Para varias generaciones de europeos que han crecido en los países más ricos del continente, entre los que se encuentra España, la vida ha transcurrido al margen de grandes catástrofes: ni guerras, ni hambrunas, ni tsunamis, ni terremotos que llenen las calles de muertos. Hemos tenido la suerte de disfrutar el periodo de mayor paz y prosperidad de la historia del continente, y quizá del mundo.
Una de esas cosas que damos por sentadas porque ya estaban ahí cuando muchos llegamos es la internacionalización: la globalización de todo, que tanto ha contribuido a llevar libertad y prosperidad a casi todos los rincones del mundo, también y sobre todo para nosotros.
No obstante, una parte de la población siempre ha recelado de la globalización. Hasta el punto de hacer bandera de esa oposición y autodenominarse partidarios de una antiglobalización.
Pues bien, para bien o para mal, todos nosotros (también este grupo de detractores de la globalización) va a tener la oportunidad de probar cómo sería el mundo si esta globalización se deshace por lo menos un poquito. La crisis sanitaria del famoso coronavirus COVID-19 está conllevando una cascada de cierres de fronteras y restricciones al viaje que conducen a una suerte de desglobalización: un camino más allá de la globalización y en dirección contraria.

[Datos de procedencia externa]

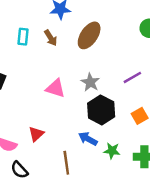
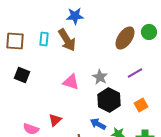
brown ellipse: (89, 35) -> (125, 38), moved
brown arrow: (51, 38) -> (67, 40), size x1.6

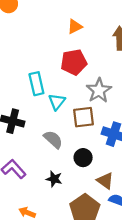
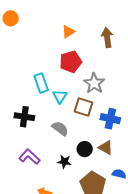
brown square: (83, 117) -> (84, 107), turned 30
black circle: (83, 158) -> (85, 149), moved
brown triangle: (105, 181) -> (106, 148), moved

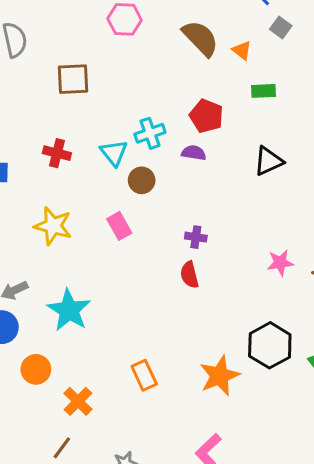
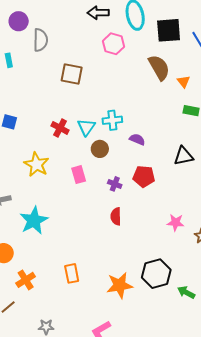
red pentagon: (206, 116) -> (144, 176), moved, turned -30
red cross: (57, 153) -> (60, 128), moved
purple cross: (196, 237) -> (115, 184), moved

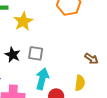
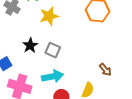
cyan arrow: (42, 79) -> (53, 76), turned 50

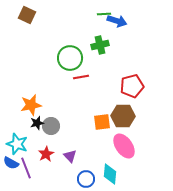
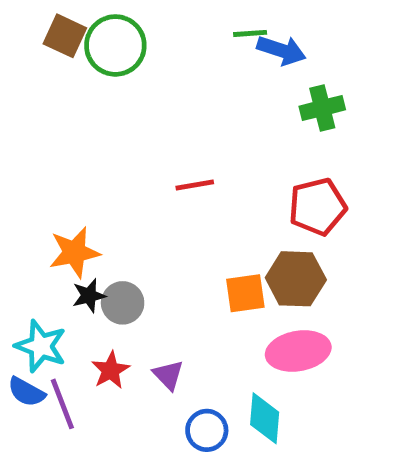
green cross: (100, 45) -> (322, 108), moved
green circle: (70, 58) -> (115, 45), moved
pink ellipse: (124, 146) -> (298, 351), turned -65

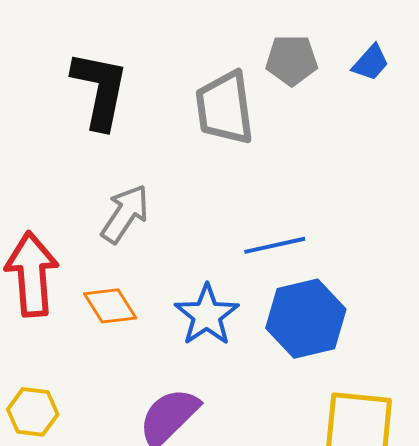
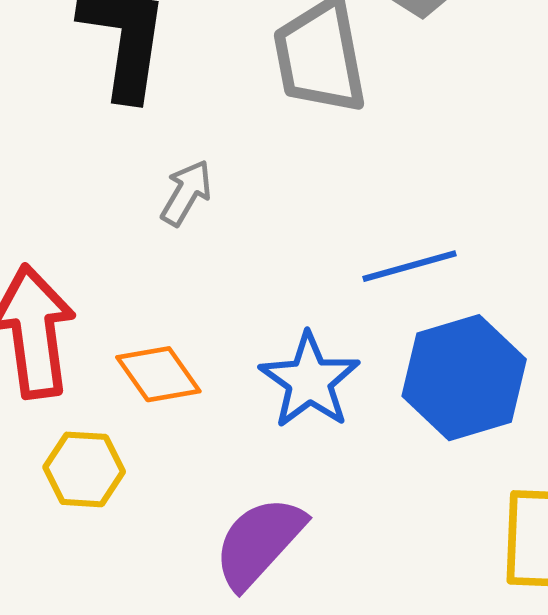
gray arrow: (125, 214) -> (186, 193), moved, size x0.7
yellow hexagon: (33, 412) -> (84, 469), moved

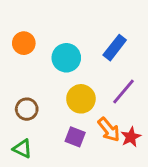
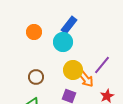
blue rectangle: (115, 48) -> (69, 25), moved
orange arrow: (109, 130) -> (86, 79), moved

Esta desglobalización va a ser, además, fuertemente asimétrica: los movimientos financieros no se van a detener, los movimientos de mercancías encontrarán la forma de restituirse, pues ya saben que si las mercancías no cruzan las fronteras, los soldados lo harán. La vuelta atrás afectará sobre todo a la globalización de las personas. Justo el peor y más asimétrico escenario posible.
No sabemos cuánto tiempo se va a prolongar, pero sí que esta inercia va a apoyarse sobre el populismo nacionalista que campa a sus anchas en Europa y Estados Unidos desde hace unos años, y que a buen seguro está encantado empujando esta desglobalización, siquiera para hacer sus propios experimentos.